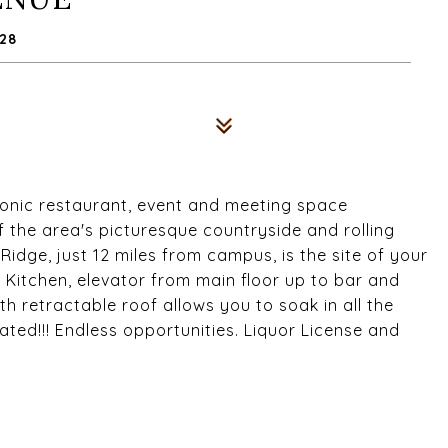
28
 iconic restaurant, event and meeting space
the area's picturesque countryside and rolling
Ridge, just 12 miles from campus, is the site of your
Kitchen, elevator from main floor up to bar and
h retractable roof allows you to soak in all the
ted!!! Endless opportunities. Liquor License and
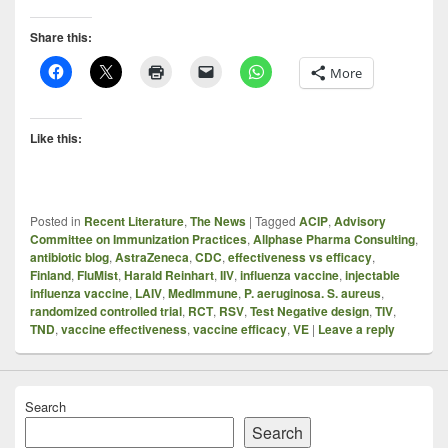
Share this:
More
Like this:
Posted in
Recent Literature
,
The News
|
Tagged
ACIP
,
Advisory
Committee on Immunization Practices
,
Allphase Pharma Consulting
,
antibiotic blog
,
AstraZeneca
,
CDC
,
effectiveness vs efficacy
,
Finland
,
FluMist
,
Harald Reinhart
,
IIV
,
influenza vaccine
,
injectable
influenza vaccine
,
LAIV
,
MedImmune
,
P. aeruginosa. S. aureus
,
randomized controlled trial
,
RCT
,
RSV
,
Test Negative design
,
TIV
,
TND
,
vaccine effectiveness
,
vaccine efficacy
,
VE
|
Leave a reply
Search
Search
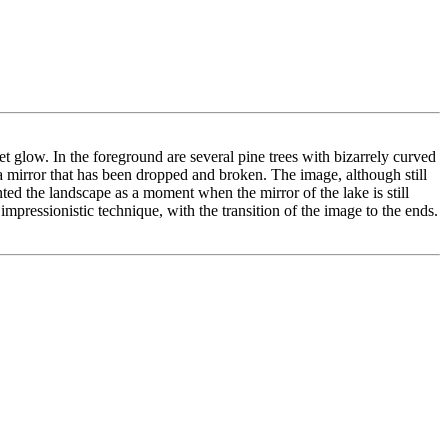
t glow. In the foreground are several pine trees with bizarrely curved
n a mirror that has been dropped and broken. The image, although still
nted the landscape as a moment when the mirror of the lake is still
mpressionistic technique, with the transition of the image to the ends.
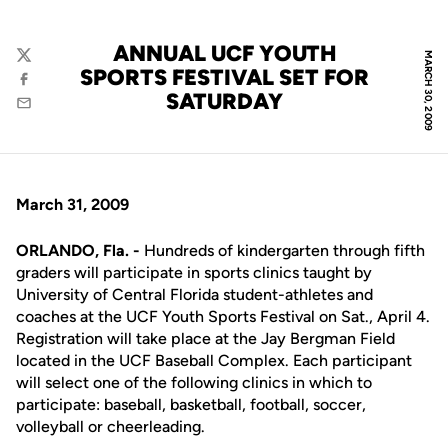
ANNUAL UCF YOUTH
MARCH 30, 2009
Twitter
SPORTS FESTIVAL SET FOR
Facebook
SATURDAY
Email
March 31, 2009
ORLANDO, Fla. -
Hundreds of kindergarten through fifth
graders will participate in sports clinics taught by
University of Central Florida student-athletes and
coaches at the UCF Youth Sports Festival on Sat., April 4.
Registration will take place at the Jay Bergman Field
located in the UCF Baseball Complex. Each participant
will select one of the following clinics in which to
participate: baseball, basketball, football, soccer,
volleyball or cheerleading.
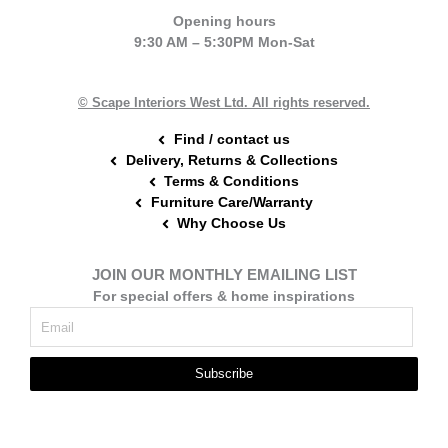
e
t
t
Opening hours
b
e
a
9:30 AM – 5:30PM Mon-Sat
o
r
g
o
e
r
k
s
a
t
m
© Scape Interiors West Ltd. All rights reserved.
Find / contact us
Delivery, Returns & Collections
Terms & Conditions
Furniture Care/Warranty
Why Choose Us
JOIN OUR MONTHLY EMAILING LIST
For special offers & home inspirations
Subscribe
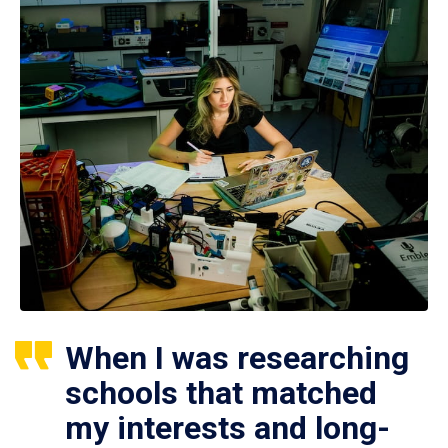
When I was researching
schools that matched
my interests and long-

[Work to be completed] Collect every line above that contains the word "effectiveness".

[Task answer]
effectiveness vs efficacy
vaccine effectiveness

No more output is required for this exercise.